In these uncertain times, the United States deserves a vigorous and accountable homeland security policy. But equally important is the need to guarantee that our efforts to combat terrorism remain consistent with our values and our commitment to an open and free society.

As Chairman of the Senate Select Committee on Intelligence and a member of the Senate Judiciary Subcommittee on Technology, Terrorism and Homeland Security, Senator Feinstein has long been involved in the homeland security debate. She is committed to continuing to work hard to ensure that our finite homeland security funding dollars are allocated where the need is greatest.


  • Securing our nation’s borders.
  • Enhancing security measures of the Visa Waiver Program.
  • Ensuring transparency in homeland security funding.
  • Strengthening Congressional oversight of the Intelligence Community.
  • Improving federal disaster planning.
  • Protecting California’s public infrastructure.

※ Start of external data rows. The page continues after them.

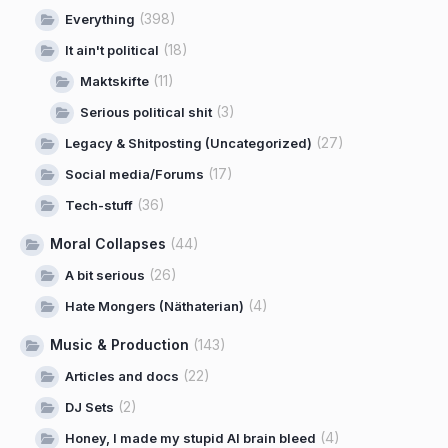
(398)
Everything
(18)
It ain't political
(11)
Maktskifte
(3)
Serious political shit
(27)
Legacy & Shitposting (Uncategorized)
(17)
Social media/Forums
(36)
Tech-stuff
Moral Collapses
(44)
(26)
A bit serious
(4)
Hate Mongers (Näthaterian)
Music & Production
(143)
(22)
Articles and docs
(2)
DJ Sets
(4)
Honey, I made my stupid AI brain bleed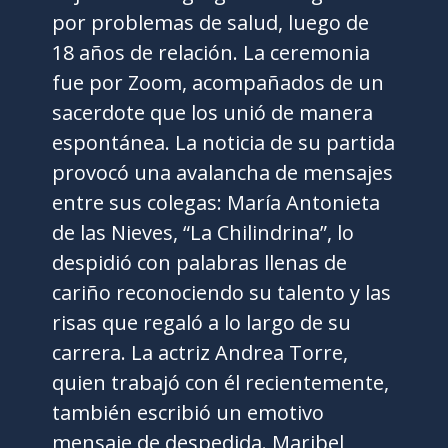
por problemas de salud, luego de
18 años de relación. La ceremonia
fue por Zoom, acompañados de un
sacerdote que los unió de manera
espontánea. La noticia de su partida
provocó una avalancha de mensajes
entre sus colegas: María Antonieta
de las Nieves, “La Chilindrina”, lo
despidió con palabras llenas de
cariño reconociendo su talento y las
risas que regaló a lo largo de su
carrera. La actriz Andrea Torre,
quien trabajó con él recientemente,
también escribió un emotivo
mensaje de despedida. Maribel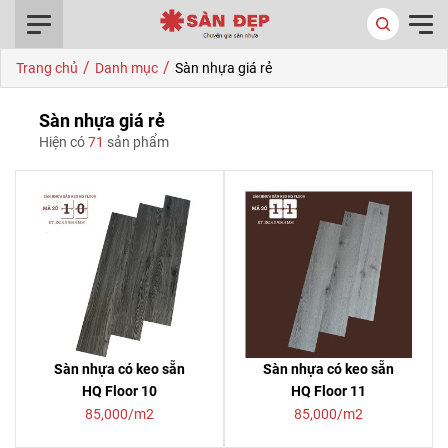
0916.422.522
/
/
Trang chủ
Danh mục
Sàn nhựa giá rẻ
Sàn nhựa giá rẻ
Hiện có
71
sản phẩm
Sàn nhựa có keo sẵn
Sàn nhựa có keo sẵn
HQ Floor 10
HQ Floor 11
85,000/m2
85,000/m2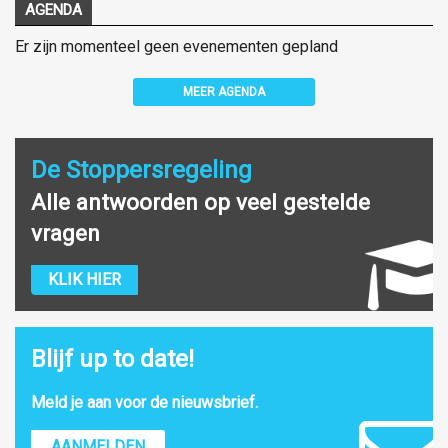
AGENDA
Er zijn momenteel geen evenementen gepland
MEER AGENDA
De Stoppersregeling
Alle antwoorden op veel gestelde
vragen
KLIK HIER
Blijf up to date!
Meld je aan voor de nieuwsbrief.
AANMELDEN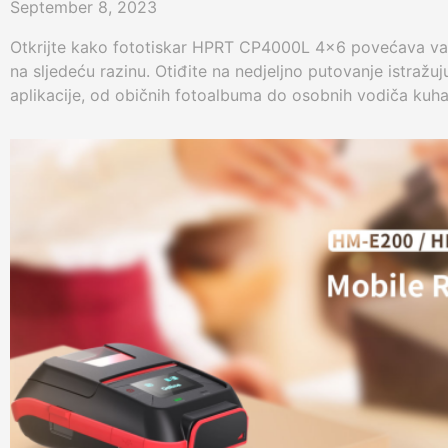
September 8, 2023
Otkrijte kako fototiskar HPRT CP4000L 4x6 povećava va
na sljedeću razinu. Otiđite na nedjeljno putovanje istražuj
aplikacije, od običnih fotoalbuma do osobnih vodiča kuha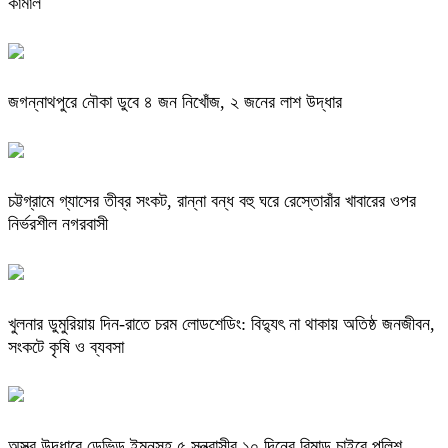
কামাল
জগন্নাথপুরে নৌকা ডুবে ৪ জন নিখোঁজ, ২ জনের লাশ উদ্ধার
চট্টগ্রামে গ্যাসের তীব্র সংকট, রান্না বন্ধ বহু ঘরে রেস্তোরাঁর খাবারের ওপর
নির্ভরশীল নগরবাসী
খুলনার ডুমুরিয়ায় দিন-রাতে চরম লোডশেডিং: বিদ্যুৎ না থাকায় অতিষ্ঠ জনজীবন,
সংকটে কৃষি ও ব্যবসা
অস্ত্র উদ্ধারে ডেভিড ইমনসহ ৫ সন্ত্রাসীর ১০ দিনের রিমান্ড চাইবে পুলিশ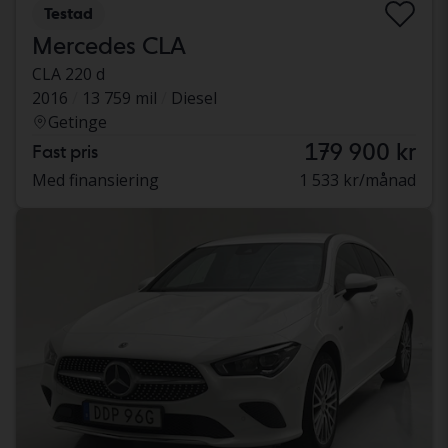
Testad
Mercedes CLA
CLA 220 d
2016
13 759 mil
Diesel
Getinge
179 900 kr
Fast pris
Med finansiering
1 533 kr/månad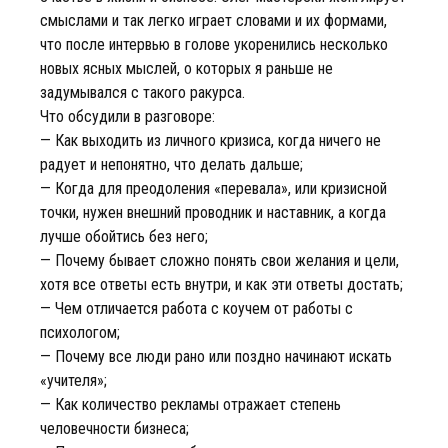
смыслами и так легко играет словами и их формами,
что после интервью в голове укоренились несколько
новых ясных мыслей, о которых я раньше не
задумывался с такого ракурса.
Что обсудили в разговоре:
— Как выходить из личного кризиса, когда ничего не
радует и непонятно, что делать дальше;
— Когда для преодоления «перевала», или кризисной
точки, нужен внешний проводник и наставник, а когда
лучше обойтись без него;
— Почему бывает сложно понять свои желания и цели,
хотя все ответы есть внутри, и как эти ответы достать;
— Чем отличается работа с коучем от работы с
психологом;
— Почему все люди рано или поздно начинают искать
«учителя»;
— Как количество рекламы отражает степень
человечности бизнеса;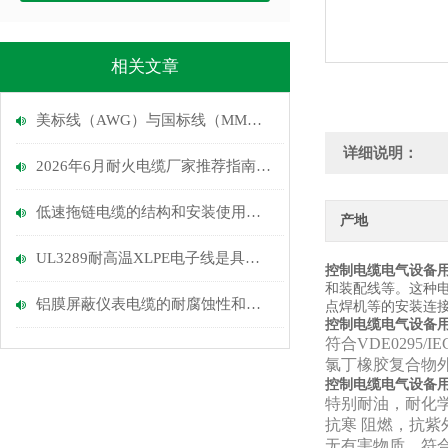
相关文章
美标线（AWG）与国标线（MM）的换算
详细说明：
2026年6月耐火电缆厂家推荐指南：建筑上耐火电缆，IEC电力电缆，低烟无卤电缆公司优选！
低速拖链电缆的结构和安装使用要求了解一下
产地
UL3289耐高温XLPE电子线是具有出色性能的电线材料
控制电缆电气设备
和装配线等。这种
铝膜屏蔽仪表电缆的耐腐蚀性和环境适应能力
点焊机等的安装连
控制电缆电气设备
符合VDE0295/
氯丁橡胶复合物
控制电缆电气设备
特别耐油，耐化
抗寒 阻燃，抗紫
无有害物质，符合R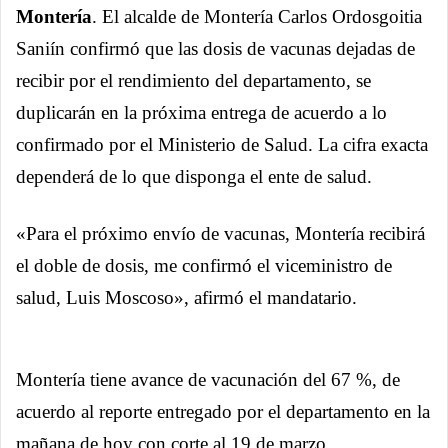
Montería
. El alcalde de Montería Carlos Ordosgoitia
Saniín confirmó que las dosis de vacunas dejadas de
recibir por el rendimiento del departamento, se
duplicarán en la próxima entrega de acuerdo a lo
confirmado por el Ministerio de Salud. La cifra exacta
dependerá de lo que disponga el ente de salud.
«Para el próximo envío de vacunas, Montería recibirá
el doble de dosis, me confirmó el viceministro de
salud, Luis Moscoso», afirmó el mandatario.
Montería tiene avance de vacunación del 67 %, de
acuerdo al reporte entregado por el departamento en la
mañana de hoy con corte al 19 de marzo.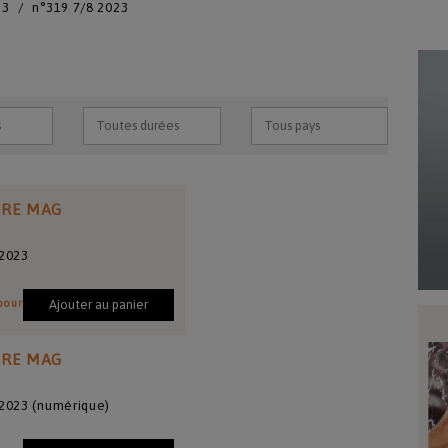
23
n°319 7/8 2023
IRE MAG
/2023
pour
Ajouter au panier
IRE MAG
/2023 (numérique)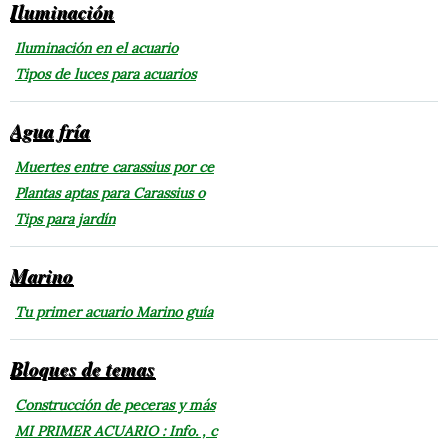
Iluminación
Iluminación en el acuario
Tipos de luces para acuarios
Agua fría
Muertes entre carassius por ce
Plantas aptas para Carassius o
Tips para jardín
Marino
Tu primer acuario Marino guía
Bloques de temas
Construcción de peceras y más
MI PRIMER ACUARIO : Info. , c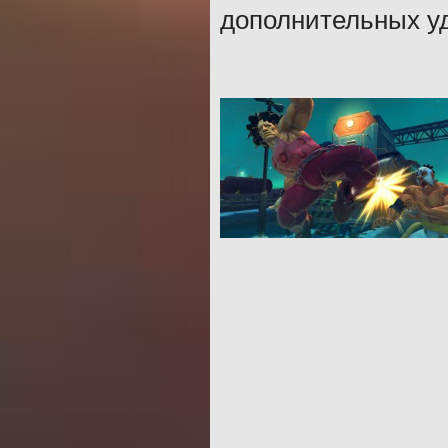
дополнительных у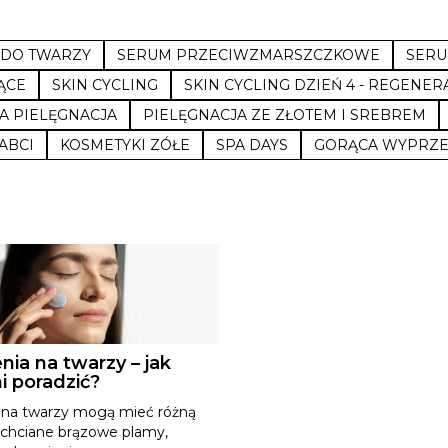
 DO TWARZY
SERUM PRZECIWZMARSZCZKOWE
SERU
ĄCE
SKIN CYCLING
SKIN CYCLING DZIEŃ 4 - REGENER
A PIELĘGNACJA
PIELĘGNACJA ZE ZŁOTEM I SREBREM
ABCI
KOSMETYKI ZÓŁE
SPA DAYS
GORĄCA WYPRZ
nia na twarzy – jak
i poradzić?
 na twarzy mogą mieć różną
echciane brązowe plamy,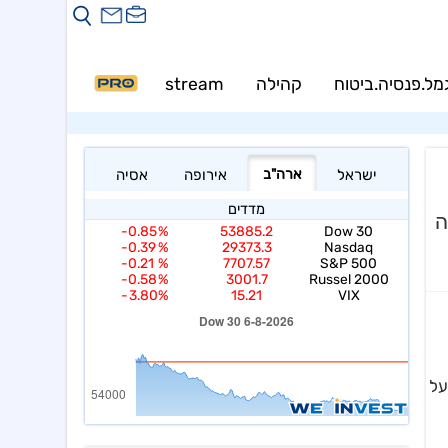
מל.פנסיה.ביטוח
קהילה
stream
PRO
ה
יד על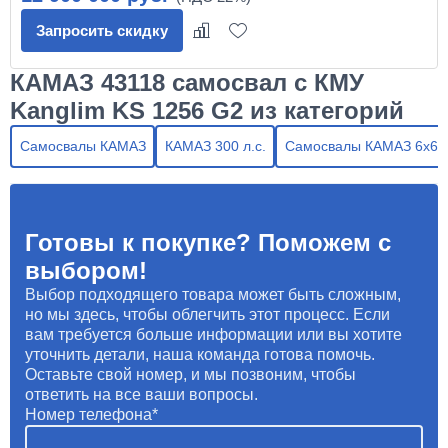
Запросить скидку
КАМАЗ 43118 самосвал с КМУ
Kanglim KS 1256 G2 из категорий
Самосвалы КАМАЗ
КАМАЗ 300 л.с.
Самосвалы КАМАЗ 6х6
Готовы к покупке? Поможем с
выбором!
Выбор подходящего товара может быть сложным,
но мы здесь, чтобы облегчить этот процесс. Если
вам требуется больше информации или вы хотите
уточнить детали, наша команда готова помочь.
Оставьте свой номер, и мы позвоним, чтобы
ответить на все ваши вопросы.
Номер телефона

  • Reducing Crime and Terrorism at America’s Seaports Act – Increased security at our nation’s ports by enhancing criminal penalties for smuggling terrorists or dangerous materials.
  • Border security and visa entry reform – Helped prevent terrorists from entering the United States by closing loopholes in our immigration system.
  • Enhanced Intelligence Community & FBI cooperation – Advocated the “significant purpose” language in the USA Patriot Act that began to break down the wall between intelligence and law enforcement investigations that, in part, prevented the government from stopping the 9/11 attack.
  • Intelligence Community Leadership Act – The first sponsor of legislation to create the position of Director of National Intelligence to oversee the nation's intelligence community, set priorities and give direction to the 16 intelligence agencies.
  • Created terrorist watchlist capability – Required a terrorist watch-listing capability and the creation of the National Virtual Translation Center.
  • Terrorism victims – Improved the ability of the Justice Department’s Office for Victims of Crime to provide immediate and effective assistance to victims of terrorism abroad.
  • Passage of annual intelligence authorization bills – As chairman of the Senate Select Committee on Intelligence, Senator Feinstein was able to pass legislation for fiscal years 2010 and 2011 (after six years without an annual bill) to fund and authorize activities for the 16 different agencies across the U.S. government that make up what is called the Intelligence Community. Passing these bills restores the Senate and House Intelligence Committees’ ability to conduct serious oversight and play a meaningful role in shaping the Intelligence Community’s funding and activities.